Introduction The dys-regulation of multiple physiological systems, with obesity as a risk factor, contributes to various facets of metabolic diseases including diabetes, hypertension and cardiovascular disease. Trib-3 plays a role in many of these metabolic processes, including insulin resistance. The aim of this study was to understand the mechanisms by which trib-3 affects metabolism leading to obesity.

Methods Trib-3-/- mouse was created using a gene-trap system thereby disrupting transcription of the Trib-3 mRNA. Microarray analysis was performed on Trib-3-/- and wild type littermate liver tissues. IPA software package was used for bioinformatics analysis of the data. qPCR and Western blots were carried out to substantiate the microarray findings. Tissue morphology was verified by histomorphometric analysis and triglyceride content was quantified using ELISA.
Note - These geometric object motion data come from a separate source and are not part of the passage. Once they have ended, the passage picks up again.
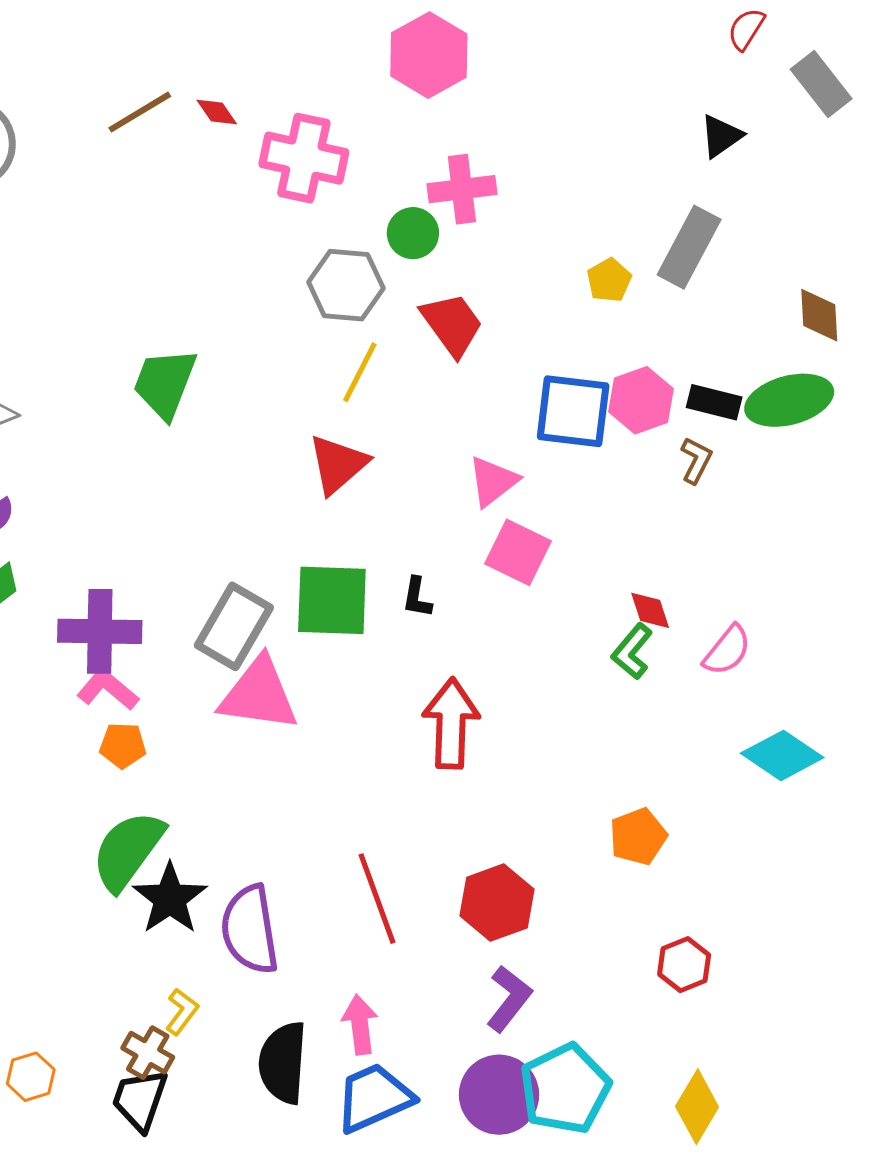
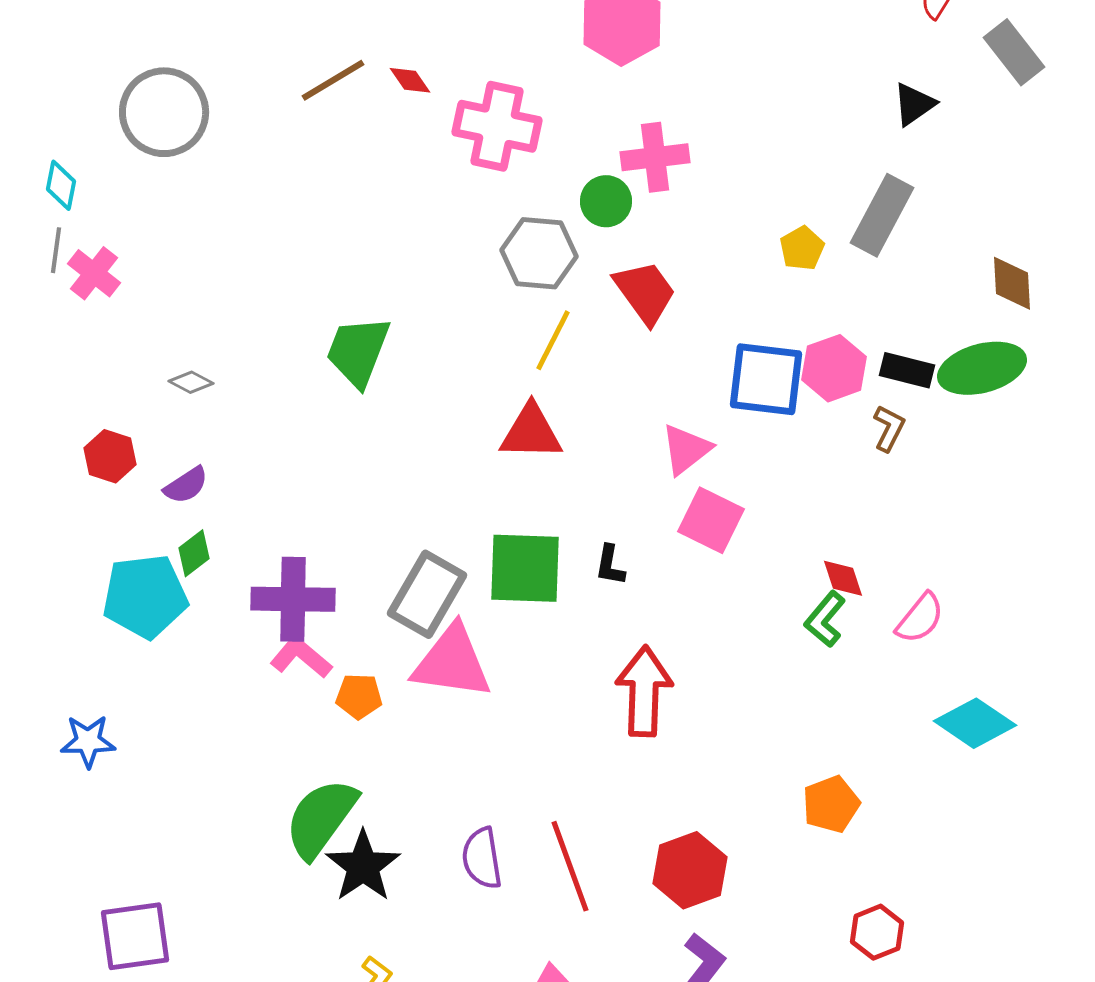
red triangle: (338, 464) -> (531, 432), turned 42
orange pentagon: (123, 745) -> (359, 696), moved
purple semicircle: (250, 930) -> (482, 858), moved, size x0.7

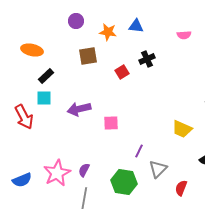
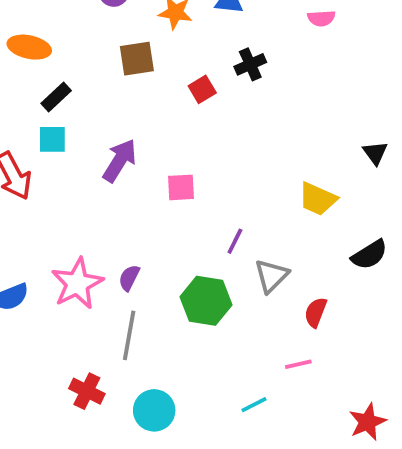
purple arrow: (79, 109) -> (120, 160), turned 135

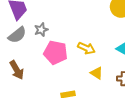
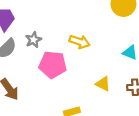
yellow arrow: (86, 48) -> (79, 42), moved

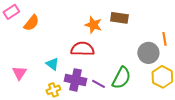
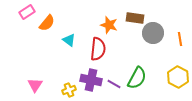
red semicircle: (82, 49) -> (98, 49), turned 95
gray circle: (148, 53) -> (153, 33), moved
cyan triangle: (52, 64) -> (69, 40), moved
pink triangle: (19, 73) -> (35, 85), moved

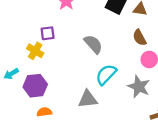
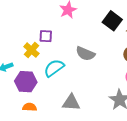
gray semicircle: (93, 44) -> (85, 54), turned 144
cyan semicircle: (106, 75) -> (54, 68), moved

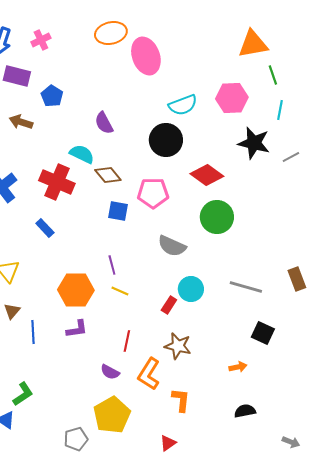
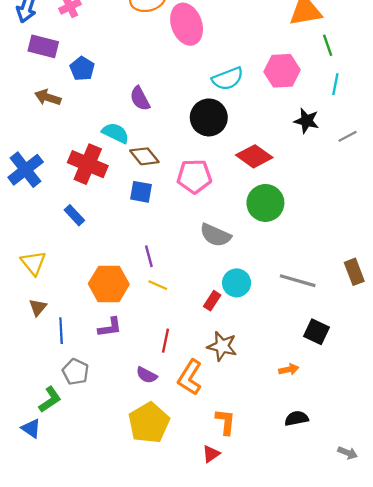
black star: (254, 143) -> (307, 121), size x0.7
blue square: (118, 211) -> (141, 192), moved
orange L-shape: (181, 400) -> (225, 422), moved
gray pentagon: (76, 439) -> (76, 372), moved, turned -30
Results Male Trib-3-/- mice are obese with elevated plasma levels of vLDL and cholesterol. These knockout mice also exert a fatty liver phenotype. Microarray analysis revealed the dysregulation of multiple metabolic genes including SAA1, PPAR-α and FCER1G with up-to 3x fold change. Western blots have confirmed reduced levels of PPAR-α (****P < 0.0001, 50% reduction, n = 5), CEBPα (*P < 0.01, 30% reduction, n = 5) and AKT (****p < 0.0001, 70% reduction, n = 5) in the Trib-3-/- mice compared to wildtype mice. In addition, we have detected a concurrent increase in GLUT2 levels in TRIB3 deficient livers.

Conclusion A reduction in lipid-sensor PPARα suggest a molecular mechanisms for ‘mis-handling’ of fatty acids, causing accumulation in the liver leading to a dysfunctional, fatty liver. Our findings suggest that trib-3 plays an important part in regulating hepatic lipid homeostasis.